Page:Revue des Deux Mondes - 1897 - tome 140.djvu/646

Le texte de cette page a été corrigé et est conforme au fac-similé.

Ces projets furent soumis aux représentans de la noblesse ; mais, entre temps, l’assemblée des députés du pays avait cessé d’exister. Elle avait cédé la place à une assemblée nouvelle, et assez semblable, qui portait le nom plus pompeux de représentation nationale. Celle-ci parut accepter d’abord le compromis avantageux que lui présentait le gouvernement. Mais, au dernier moment, l’aristocratie poussa plus loin ses prétentions et ses succès. Elle admettait volontiers la part du compromis qui lui était avantageuse : la limitation de l’édit aux gros tenanciers ; quant à l’attribution immédiate et sans délai de la propriété, la concession lui parut encore au dernier moment excessive. Il n’y avait pas péril en la demeure ; l’édit s’exécutait avec lenteur. L’opposition oligarchique obtint du personnel réactionnaire qui formait une partie de l’entourage de Hardenberg, notamment du ministre de la justice, que tout fût ajourné.

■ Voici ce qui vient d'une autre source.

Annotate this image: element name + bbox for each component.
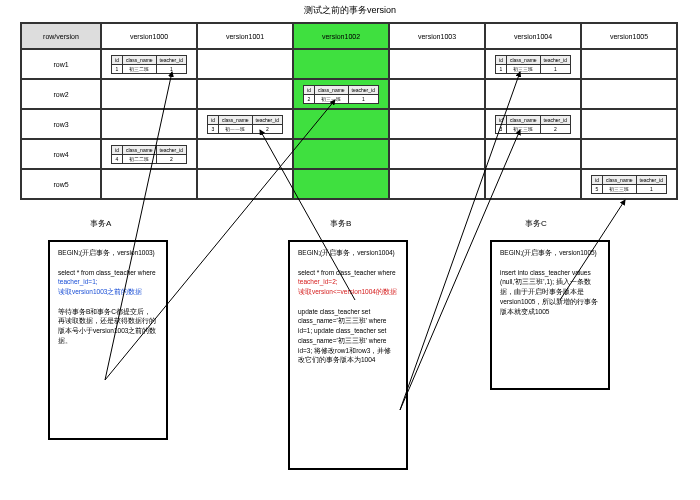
mh-id: id [592, 175, 603, 184]
header-v1003: version1003 [389, 23, 485, 49]
txC-label: 事务C [525, 218, 547, 229]
header-rowversion: row/version [21, 23, 101, 49]
v: 2 [252, 124, 282, 133]
cell-r2-v1004 [485, 79, 581, 109]
record-r1-v1000: idclass_nameteacher_id1初三二班1 [111, 55, 187, 74]
v: 1 [636, 184, 666, 193]
mh-id: id [496, 55, 507, 64]
txC-begin: BEGIN;(开启事务，version1005) [500, 248, 600, 258]
cell-r2-v1005 [581, 79, 677, 109]
mh-id: id [112, 145, 123, 154]
cell-r1-v1004: idclass_nameteacher_id1初三三班1 [485, 49, 581, 79]
cell-r5-v1004 [485, 169, 581, 199]
v: 1 [156, 64, 186, 73]
row1: row1 idclass_nameteacher_id1初三二班1 idclas… [21, 49, 677, 79]
record-r3-v1004: idclass_nameteacher_id3初三三班2 [495, 115, 571, 134]
cell-r3-v1004: idclass_nameteacher_id3初三三班2 [485, 109, 581, 139]
v: 初三二班 [122, 64, 156, 73]
txB-label: 事务B [330, 218, 351, 229]
v: 初三三班 [602, 184, 636, 193]
cell-r1-v1001 [197, 49, 293, 79]
cell-r5-v1002 [293, 169, 389, 199]
mh-id: id [304, 85, 315, 94]
v: 4 [112, 154, 123, 163]
record-r1-v1004: idclass_nameteacher_id1初三三班1 [495, 55, 571, 74]
txA-sql1: select * from class_teacher where [58, 269, 156, 276]
mh-tid: teacher_id [540, 55, 570, 64]
txA-box: BEGIN;(开启事务，version1003) select * from c… [48, 240, 168, 440]
txC-body: insert into class_teacher values (null,'… [500, 269, 598, 315]
mh-tid: teacher_id [156, 55, 186, 64]
mh-tid: teacher_id [540, 115, 570, 124]
cell-r4-v1005 [581, 139, 677, 169]
v: 3 [496, 124, 507, 133]
cell-r3-v1001: idclass_nameteacher_id3初一一班2 [197, 109, 293, 139]
record-r2-v1002: idclass_nameteacher_id2初三一班1 [303, 85, 379, 104]
cell-r3-v1005 [581, 109, 677, 139]
cell-r4-v1000: idclass_nameteacher_id4初二二班2 [101, 139, 197, 169]
v: 1 [348, 94, 378, 103]
row3-label: row3 [21, 109, 101, 139]
txA-note2: 等待事务B和事务C都提交后，再读取数据，还是获得数据行的版本号小于version… [58, 308, 156, 344]
v: 1 [496, 64, 507, 73]
v: 2 [304, 94, 315, 103]
v: 初三三班 [506, 124, 540, 133]
txC-box: BEGIN;(开启事务，version1005) insert into cla… [490, 240, 610, 390]
header-v1005: version1005 [581, 23, 677, 49]
mh-cn: class_name [506, 115, 540, 124]
record-r3-v1001: idclass_nameteacher_id3初一一班2 [207, 115, 283, 134]
row2: row2 idclass_nameteacher_id2初三一班1 [21, 79, 677, 109]
v: 初二二班 [122, 154, 156, 163]
row4-label: row4 [21, 139, 101, 169]
row5: row5 idclass_nameteacher_id5初三三班1 [21, 169, 677, 199]
cell-r5-v1003 [389, 169, 485, 199]
v: 2 [540, 124, 570, 133]
row4: row4 idclass_nameteacher_id4初二二班2 [21, 139, 677, 169]
cell-r3-v1003 [389, 109, 485, 139]
cell-r2-v1000 [101, 79, 197, 109]
cell-r2-v1003 [389, 79, 485, 109]
v: 1 [540, 64, 570, 73]
header-v1004: version1004 [485, 23, 581, 49]
mh-id: id [112, 55, 123, 64]
mh-cn: class_name [314, 85, 348, 94]
v: 5 [592, 184, 603, 193]
cell-r3-v1000 [101, 109, 197, 139]
record-r4-v1000: idclass_nameteacher_id4初二二班2 [111, 145, 187, 164]
cell-r5-v1005: idclass_nameteacher_id5初三三班1 [581, 169, 677, 199]
cell-r2-v1001 [197, 79, 293, 109]
txB-note1: 读取version<=version1004的数据 [298, 288, 397, 295]
mh-tid: teacher_id [156, 145, 186, 154]
cell-r4-v1001 [197, 139, 293, 169]
v: 1 [112, 64, 123, 73]
cell-r1-v1003 [389, 49, 485, 79]
record-r5-v1005: idclass_nameteacher_id5初三三班1 [591, 175, 667, 194]
mh-tid: teacher_id [252, 115, 282, 124]
mh-tid: teacher_id [636, 175, 666, 184]
cell-r2-v1002: idclass_nameteacher_id2初三一班1 [293, 79, 389, 109]
row2-label: row2 [21, 79, 101, 109]
header-v1000: version1000 [101, 23, 197, 49]
cell-r4-v1003 [389, 139, 485, 169]
v: 2 [156, 154, 186, 163]
v: 3 [208, 124, 219, 133]
cell-r4-v1002 [293, 139, 389, 169]
cell-r1-v1005 [581, 49, 677, 79]
cell-r1-v1000: idclass_nameteacher_id1初三二班1 [101, 49, 197, 79]
txB-note2: update class_teacher set class_name='初三三… [298, 308, 391, 364]
row3: row3 idclass_nameteacher_id3初一一班2 idclas… [21, 109, 677, 139]
cell-r5-v1000 [101, 169, 197, 199]
txB-begin: BEGIN;(开启事务，version1004) [298, 248, 398, 258]
diagram-title: 测试之前的事务version [0, 0, 700, 23]
version-grid: row/version version1000 version1001 vers… [20, 22, 678, 200]
mh-cn: class_name [218, 115, 252, 124]
mh-tid: teacher_id [348, 85, 378, 94]
header-v1001: version1001 [197, 23, 293, 49]
txA-sql2: teacher_id=1; [58, 278, 98, 285]
cell-r5-v1001 [197, 169, 293, 199]
cell-r1-v1002 [293, 49, 389, 79]
v: 初三三班 [506, 64, 540, 73]
header-row: row/version version1000 version1001 vers… [21, 23, 677, 49]
cell-r3-v1002 [293, 109, 389, 139]
v: 初三一班 [314, 94, 348, 103]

D’ailleurs, la diplomatie et la situation extérieure de l’Europe absorbaient de plus en plus le chancelier qui prêtait à la réforme agraire une attention plus intermittente et plus distraite que jamais.

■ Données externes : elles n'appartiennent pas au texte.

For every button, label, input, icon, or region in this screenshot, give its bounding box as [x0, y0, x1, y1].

La guerre d’indépendance interrompit sans y mettre un terme l’œuvre de la réforme agraire. En 1812 encore, de ce côté, tout demeurait en suspens. On pouvait bien mesurer les amputations qu’avait subies le programme primitif du chancelier. L’oligarchie foncière, engagée dans une lutte ardente contre le parti des réformes, pouvait enregistrer plus d’un succès. Secondée dans l’entourage du chancelier par quelques complicités latentes, secondée par l’insouciance de Hardenberg lui-même, elle apportait dans les négociations toute l’habileté, toute la ténacité des intérêts menacés. Elle avait ramené par ses résistances opiniâtres les projets si vastes, si étendus, de la commission de législation, à l’aspect d’un tronçon fort réduit, et d’une tentative restreinte. L’on pouvait se demander même, à suivre la marche des événemens, si, après quelques nouveaux efforts, elle laisserait subsister quoi que ce fût du grand mouvement réformateur qui avait paru entraîner les milieux politiques de la Prusse, et si, par un jeu de bascule qui n’était point pour effrayer sa hardiesse, elle n’allait point passer de la défensive à l’offensive, et substituer aux tentatives d’émancipation de la démocratie rurale, quelques satisfactions nouvelles accordées à ses propres besoins de domination sociale.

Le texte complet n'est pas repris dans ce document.